As an SRE Lead, you will lead the management and strategic evolution of a critical suite of in-house developed applications: MAGIC, VANA, KQMS, and GRID. These applications are pivotal in supporting the entire Global Financial Markets (GFM) business Back Office and other key functions. You will guide the team in leveraging and advancing various cutting-edge technologies such as OpenShift, Huawei FusionCompute, AWS, Java, Python, SQL, and more, all while aligning with the overarching GFM strategy and SRE principles. This role offers the opportunity to lead a team in a dynamic environment, driving reliability, efficiency, and operational excellence for essential financial market platforms through a Site Reliability Engineering approach.

Responsibilities
  • SRE Leadership & Strategy:
    • Lead, mentor, and develop a high-performing SRE team responsible for the reliability, support, and enhancement of MAGIC, VANA, KQMS, and GRID.
    • Define and drive strategic SRE initiatives, focusing on continuous improvement, automation, and toil reduction for both end-users and the support team.
    • Establish and monitor Service Level Objectives (SLOs) and Service Level Indicators (SLIs) for the supported applications to ensure optimal performance and reliability.
    • Champion a collaborative and integrated approach across all sub-teams within the application support group, promoting SRE best practices.
  • Operational Excellence & Reliability Engineering:
    • Oversee the provision of high-quality service and support to business users leveraging MAGIC, VANA, KQMS, and GRID, with an emphasis on system reliability and performance.
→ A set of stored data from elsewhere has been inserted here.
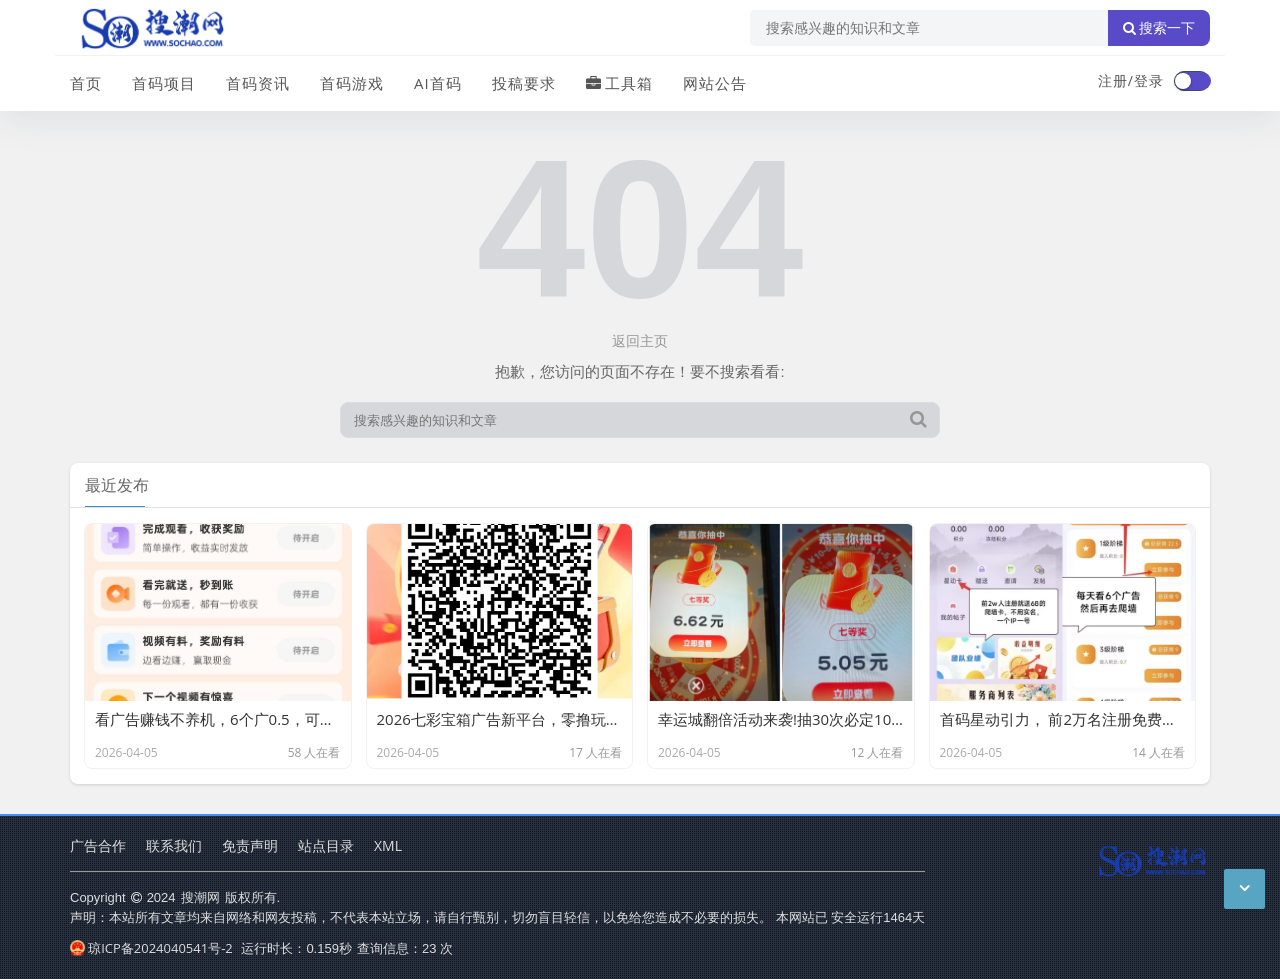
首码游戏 (352, 83)
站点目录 (326, 845)
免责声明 (250, 845)
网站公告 (715, 83)
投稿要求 (524, 83)
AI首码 (438, 83)
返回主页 (640, 340)
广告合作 (98, 845)
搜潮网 (200, 897)
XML (388, 845)
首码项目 (164, 83)
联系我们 (174, 845)
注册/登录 (1131, 80)
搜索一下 (1159, 28)
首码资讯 (258, 83)
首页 (86, 83)
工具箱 (619, 83)
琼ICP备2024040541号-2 (151, 948)
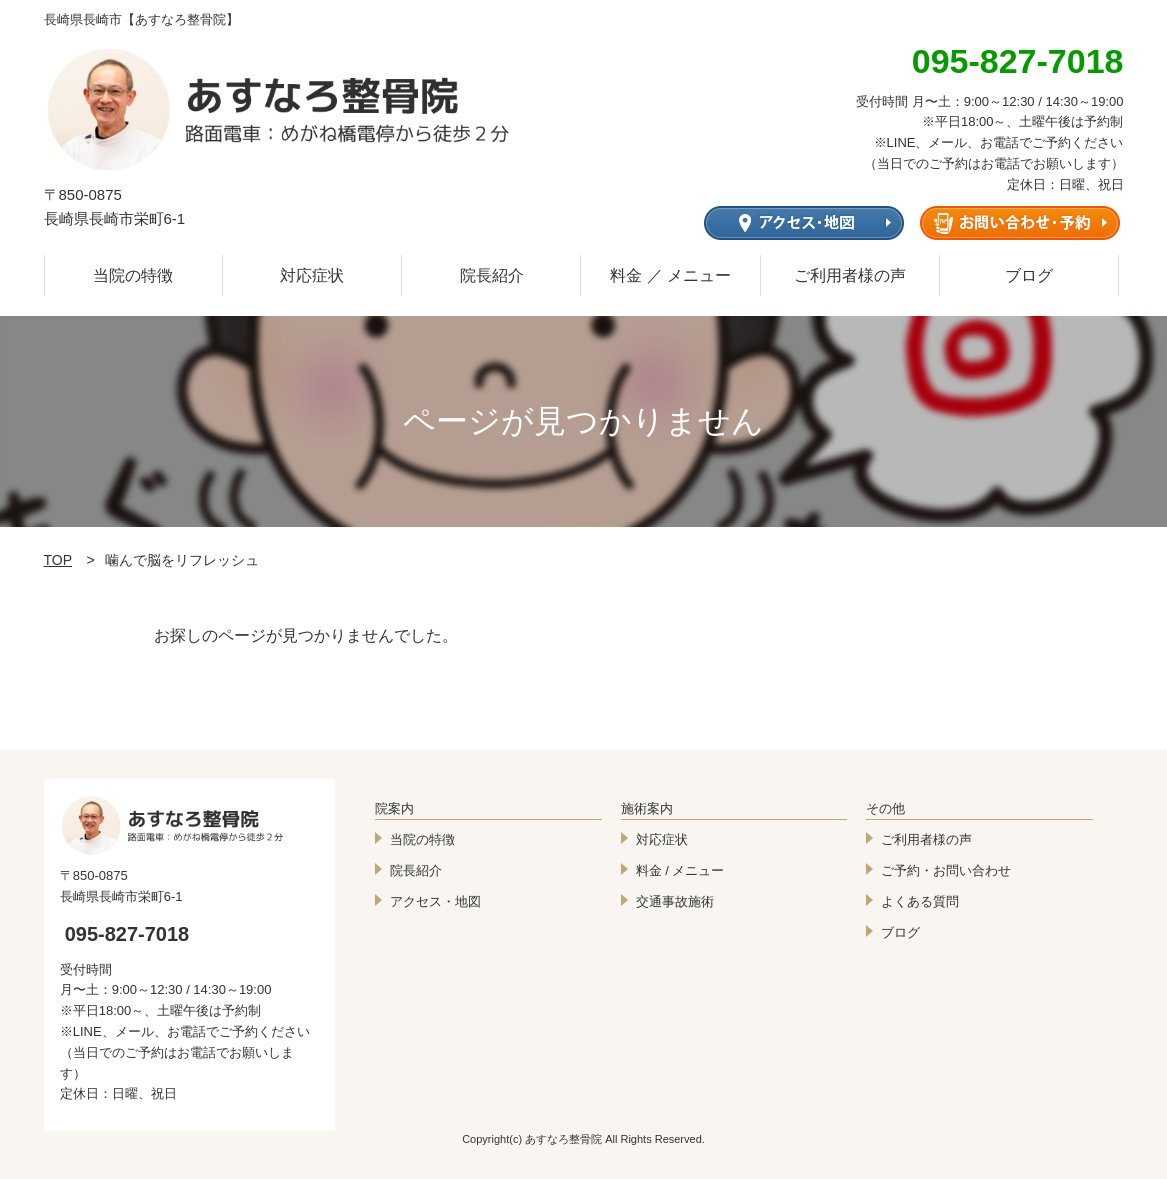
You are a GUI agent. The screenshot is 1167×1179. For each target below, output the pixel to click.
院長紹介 (492, 275)
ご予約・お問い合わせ (946, 870)
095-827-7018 (127, 934)
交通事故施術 (675, 901)
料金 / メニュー (680, 870)
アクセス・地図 (435, 901)
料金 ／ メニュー (670, 275)
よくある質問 (920, 901)
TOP (58, 560)
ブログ (1029, 275)
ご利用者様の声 (850, 275)
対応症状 (312, 275)
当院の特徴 (133, 275)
    • Ensure robust day-to-day production support for users of MAGIC, VANA, KQMS, and GRID across Back Office functions, focusing on incident response and root cause analysis.
    • Manage and optimize on-call rotations for the team during off-office hours (less frequent but mostly during 6 am-10 am period) to address escalations from the Level 1 team, as well as lead weekend implementations for new product features with a focus on stability.
  • Release Management & Communication:
    • Guide the team in assisting with the rollout of new versions and enhancements of MAGIC, VANA, KQMS, and GRID, strictly adhering to best practices in release management procedures and ensuring system stability.
 
Requirements
  • Technical & Domain Expertise:
    • Demonstrated strong Technical, and Troubleshooting skills for complex enterprise applications, with a proven ability to lead an SRE team in these areas.
    • Comprehensive understanding of market data, including how to price deals for different products and sensitivities.
    • In-depth knowledge of credit risk modules, settlement risk, and market risk.
    • Knowledge of Murex modules (e-tradepad, simulation, Limits, Livebook, MXML, Datamart etc.) would be a significant advantage but not necessary.
    • Hands on experience in technologies such as OpenShift, Huawei FusionCompute, AWS, Java, Python, SQL and more.
    • ITSM or ITIL certification is highly desirable.
  • Soft Skills
    • Exceptional communication, interpersonal, and leadership skills, with the ability to influence stakeholders and motivate an SRE team towards common reliability goals.